__DATASET CONTENT__
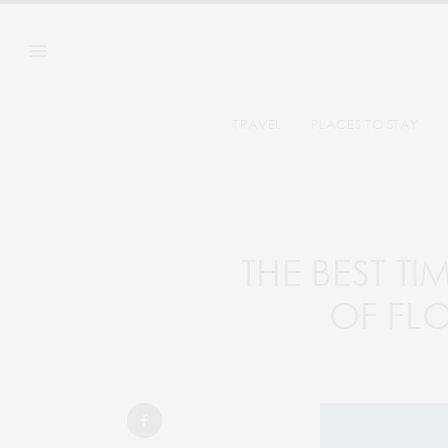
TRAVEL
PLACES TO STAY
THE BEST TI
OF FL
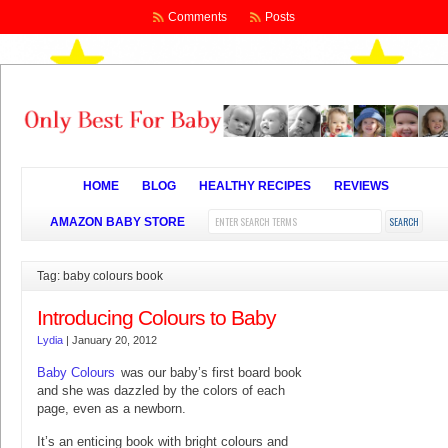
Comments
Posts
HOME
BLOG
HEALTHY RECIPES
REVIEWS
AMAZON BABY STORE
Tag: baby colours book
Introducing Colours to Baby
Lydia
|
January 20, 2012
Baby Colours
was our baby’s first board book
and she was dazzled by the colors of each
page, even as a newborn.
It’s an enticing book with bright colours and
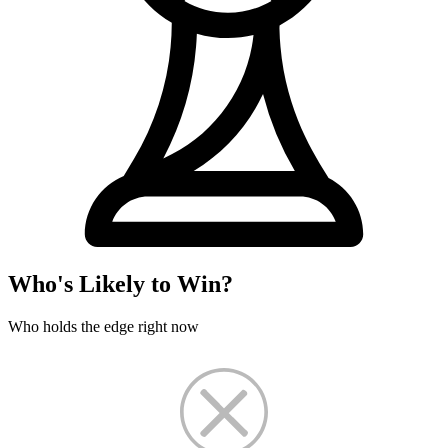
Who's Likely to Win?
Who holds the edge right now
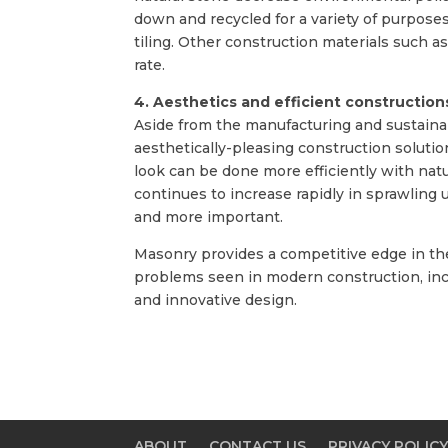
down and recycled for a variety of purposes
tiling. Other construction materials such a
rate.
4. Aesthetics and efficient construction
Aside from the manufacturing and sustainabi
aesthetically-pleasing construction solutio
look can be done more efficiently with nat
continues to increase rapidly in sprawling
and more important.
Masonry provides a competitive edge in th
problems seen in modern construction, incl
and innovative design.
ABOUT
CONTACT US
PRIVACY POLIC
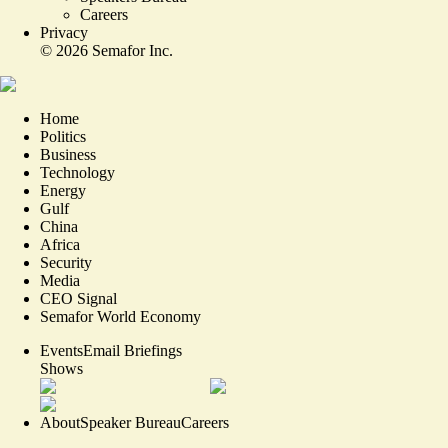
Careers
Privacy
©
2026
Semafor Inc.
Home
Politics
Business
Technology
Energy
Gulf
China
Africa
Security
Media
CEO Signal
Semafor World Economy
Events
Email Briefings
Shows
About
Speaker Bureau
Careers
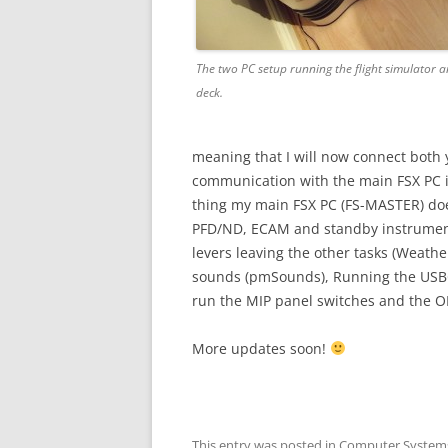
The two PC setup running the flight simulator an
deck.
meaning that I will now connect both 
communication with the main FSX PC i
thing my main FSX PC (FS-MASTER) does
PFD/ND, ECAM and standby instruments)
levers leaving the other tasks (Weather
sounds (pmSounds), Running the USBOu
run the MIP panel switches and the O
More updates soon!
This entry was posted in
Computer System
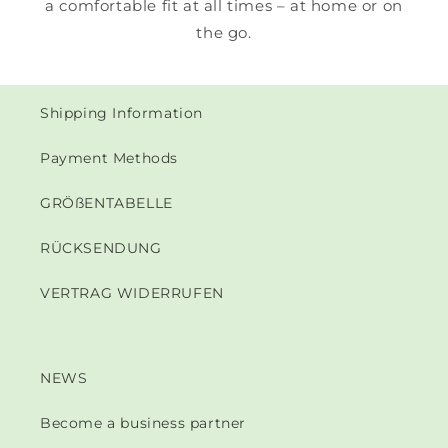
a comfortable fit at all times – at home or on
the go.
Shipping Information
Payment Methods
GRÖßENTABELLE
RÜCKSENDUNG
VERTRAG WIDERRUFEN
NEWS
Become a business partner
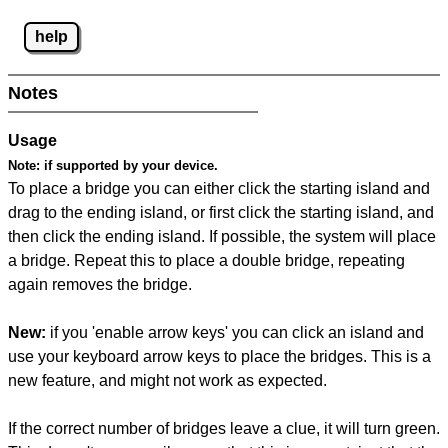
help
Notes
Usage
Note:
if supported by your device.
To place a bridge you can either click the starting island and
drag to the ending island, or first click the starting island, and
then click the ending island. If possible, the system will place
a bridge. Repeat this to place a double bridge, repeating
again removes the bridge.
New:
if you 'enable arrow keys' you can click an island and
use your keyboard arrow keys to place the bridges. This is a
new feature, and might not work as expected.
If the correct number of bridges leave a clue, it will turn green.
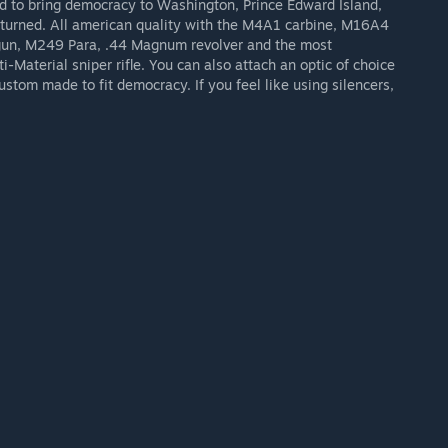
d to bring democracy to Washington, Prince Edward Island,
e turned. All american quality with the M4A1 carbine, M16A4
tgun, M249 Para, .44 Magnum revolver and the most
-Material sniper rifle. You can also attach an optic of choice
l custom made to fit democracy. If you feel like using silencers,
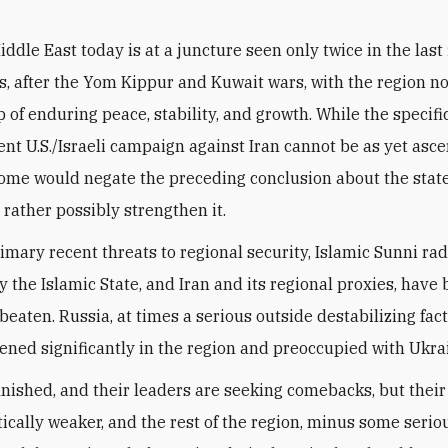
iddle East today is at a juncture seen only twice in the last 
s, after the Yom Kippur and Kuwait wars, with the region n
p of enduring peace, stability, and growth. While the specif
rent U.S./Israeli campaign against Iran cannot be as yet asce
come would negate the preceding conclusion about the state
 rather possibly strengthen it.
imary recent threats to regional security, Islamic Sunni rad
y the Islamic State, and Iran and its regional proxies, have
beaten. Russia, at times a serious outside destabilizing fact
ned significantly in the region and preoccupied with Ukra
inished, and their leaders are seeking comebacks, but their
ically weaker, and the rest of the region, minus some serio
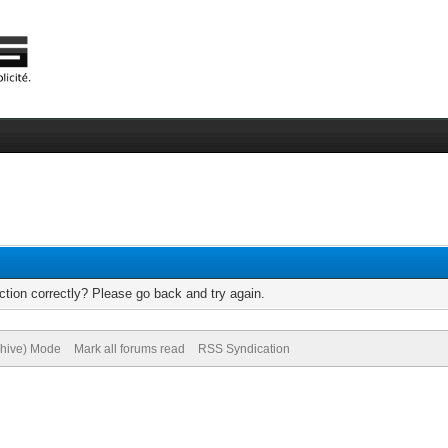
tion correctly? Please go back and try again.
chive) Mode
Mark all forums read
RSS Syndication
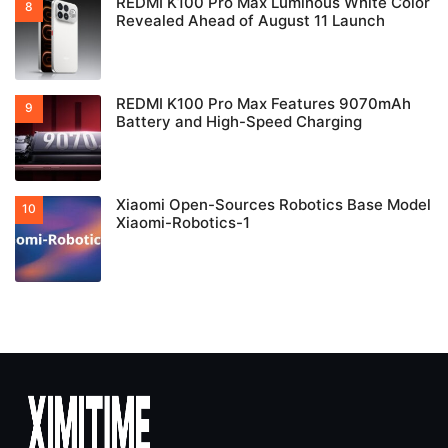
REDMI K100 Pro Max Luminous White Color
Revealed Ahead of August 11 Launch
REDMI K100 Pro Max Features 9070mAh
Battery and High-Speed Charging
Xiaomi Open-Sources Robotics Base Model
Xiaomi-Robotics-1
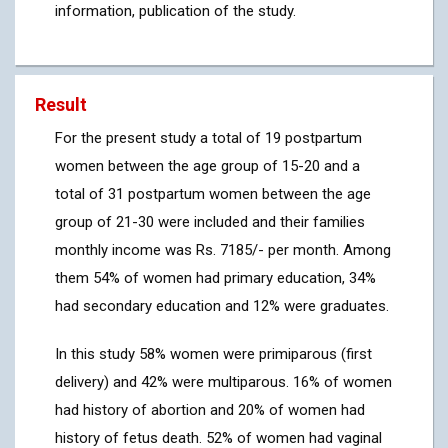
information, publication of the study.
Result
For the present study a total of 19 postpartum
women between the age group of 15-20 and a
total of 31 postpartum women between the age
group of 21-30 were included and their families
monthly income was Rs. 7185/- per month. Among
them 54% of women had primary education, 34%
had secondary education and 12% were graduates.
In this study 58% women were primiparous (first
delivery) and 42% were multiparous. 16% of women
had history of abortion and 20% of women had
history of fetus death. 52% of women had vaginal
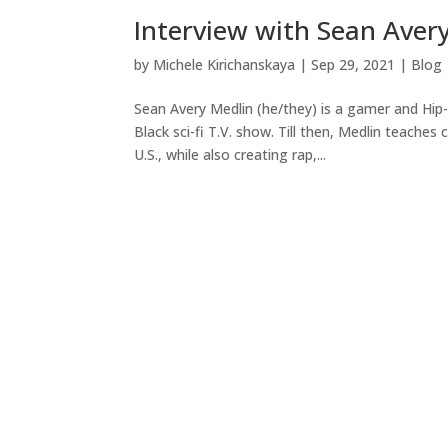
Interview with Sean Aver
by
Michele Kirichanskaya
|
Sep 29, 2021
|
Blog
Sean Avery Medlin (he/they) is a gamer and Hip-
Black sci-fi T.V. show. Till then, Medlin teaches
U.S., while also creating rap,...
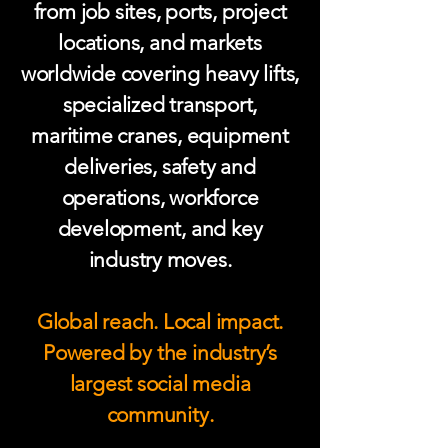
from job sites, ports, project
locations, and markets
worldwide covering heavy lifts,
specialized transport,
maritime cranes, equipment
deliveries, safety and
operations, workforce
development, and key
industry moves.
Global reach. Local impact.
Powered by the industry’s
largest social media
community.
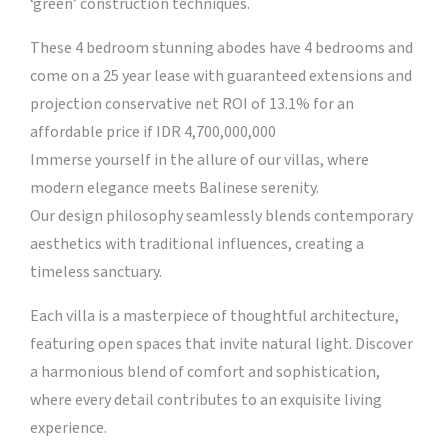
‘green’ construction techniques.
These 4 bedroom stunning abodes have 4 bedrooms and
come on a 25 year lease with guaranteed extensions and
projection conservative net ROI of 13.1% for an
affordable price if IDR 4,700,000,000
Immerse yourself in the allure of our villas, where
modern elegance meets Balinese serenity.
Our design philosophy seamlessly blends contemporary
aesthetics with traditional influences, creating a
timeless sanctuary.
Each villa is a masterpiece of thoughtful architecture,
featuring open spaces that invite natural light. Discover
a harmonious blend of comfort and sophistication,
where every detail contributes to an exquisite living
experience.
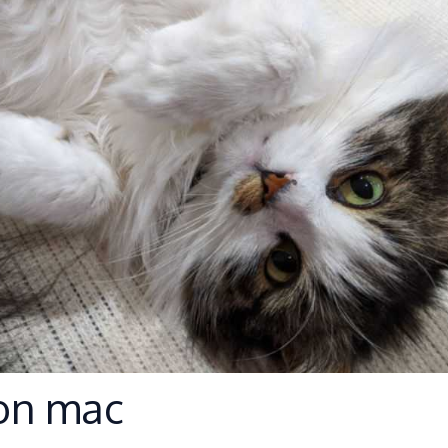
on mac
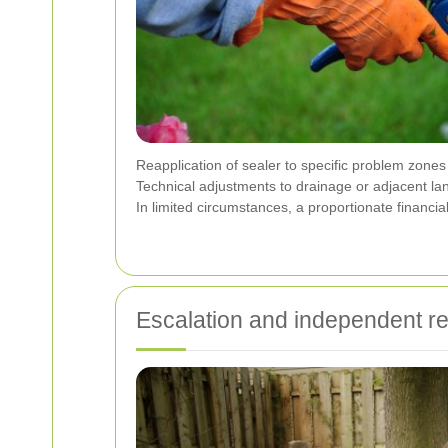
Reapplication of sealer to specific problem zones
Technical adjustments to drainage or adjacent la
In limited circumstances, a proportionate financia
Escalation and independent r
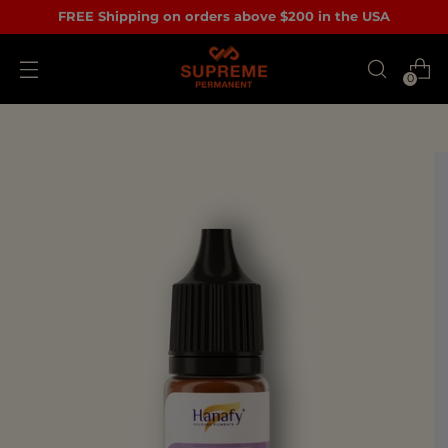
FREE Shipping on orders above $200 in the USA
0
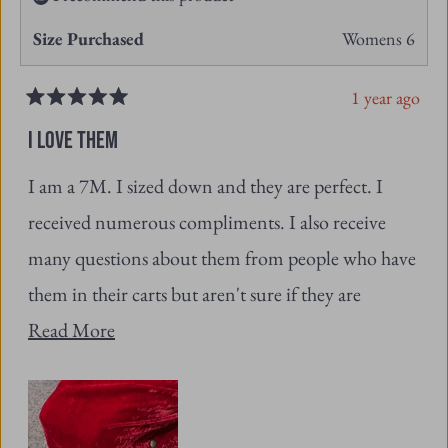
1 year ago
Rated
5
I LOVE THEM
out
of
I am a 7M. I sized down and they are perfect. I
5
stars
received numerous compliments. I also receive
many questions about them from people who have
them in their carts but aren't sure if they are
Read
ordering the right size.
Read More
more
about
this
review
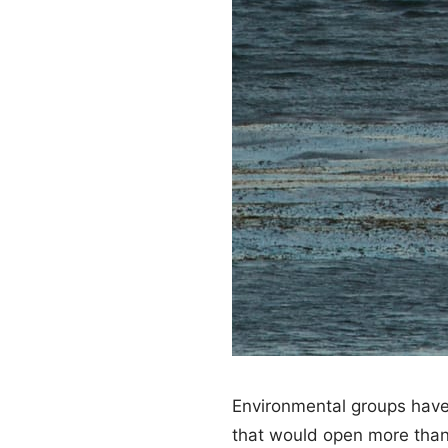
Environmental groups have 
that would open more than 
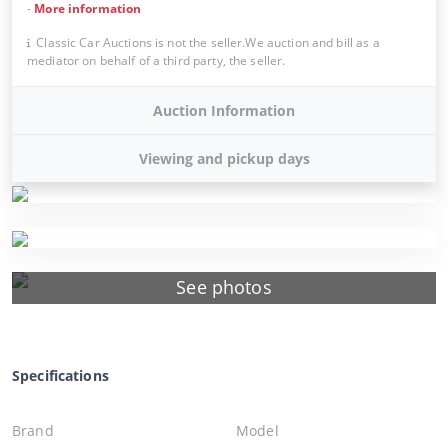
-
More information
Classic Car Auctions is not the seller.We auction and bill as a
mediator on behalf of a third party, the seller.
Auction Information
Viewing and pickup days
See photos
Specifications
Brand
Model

__ACTIVITY__
Above are the records; restate exactly the lines from the one containing "operations, workforce" through the one containing "projection conservative net", keeping pictures out.

__SOLUTION FOR THIS TASK__
operations, workforce
development, and key
industry moves.
Global reach. Local impact.
Powered by the industry’s
largest social media
community.
‘green’ construction techniques.
These 4 bedroom stunning abodes have 4 bedrooms and
come on a 25 year lease with guaranteed extensions and
projection conservative net ROI of 13.1% for an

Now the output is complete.